The sound of my parents’ voices giving us this weekly blessing echoes in me, etched into my memory, indelible. 

At the time, it seemed like just another thing we did. Truthfully, I was probably more interested in getting to the chicken soup and challah part of the evening (as an aside, my dad makes the most irresistible challah in the world). I liked getting blessed, but I didn’t really understand it the way I do now. I probably took it for granted, at least for the most part. 

There’s an intimacy to the act of placing your hands on your child’s head and blessing them. I like to think that, even as a challah-driven kid, I sensed that intimacy. The closeness of two people sharing a breath. Blessings have the inherent quality of stopping time, if only for a moment. We halt our actions, take a deep breath, and express gratitude, sorrow, or awe. When we bestow a blessing on someone else, we transfer that energy of intention into them.

The words, when imbued with intention, have magic to them. When it’s done with full presence, a blessing can be like an electrical circuit, allowing a current of energy to move from one space (or person) to another. 

It’s long been my opinion that, when you break this blessing down to its components, it’s pretty much the perfect parent-to-child offering. 

First, may you have the wisdom of your ancestors and remind you of your heritage. Second, may you remain safe in this dangerous and scary world. Third, may you have the ability to see the light and wonder in your surroundings. Finally, may you know peace and awe, find the divine spirit on your journey.

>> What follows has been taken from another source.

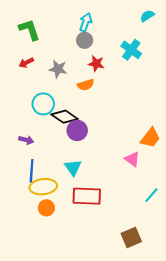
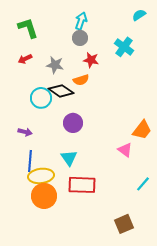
black diamond: (64, 117) -> (61, 91), moved
orange circle: (46, 208) -> (44, 196), size x1.6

I love this blessing and, as often as we can, my wife I bestow it upon our little one on Friday evenings as we welcome the Shabbat. Getting the day to run smoothly enough to allow for this occurrence can, at times, feel like trying to get the stars to align. We do manage it, though, on occasion. As our kid grows older, it’s important to my wife and I that we make it work more and more, until it’s a regular thing. 

When we do bless our kiddo these days, it’s hard to make that magical circle of energy come to fruition. He’s interested in everything, and (like most toddlers) not really a fan of sitting still. I’m sure he wonders why we aren’t dancing, or running, or climbing something. That’s alright with me. The fact that, every once in a while, I get to focus on what I wish for my kid is enough for now. 

It’ll be interesting to see which rituals we develop in our little family as it evolves. What will stick with our toddler as he becomes a kid, then a teen, then an adult. I can’t imagine, and maybe that’s best. When it comes down to it, all we can do is be intentional about what and how we wish a life for our kids, and try to guide them there with the blessings that we’ve received along our own journey.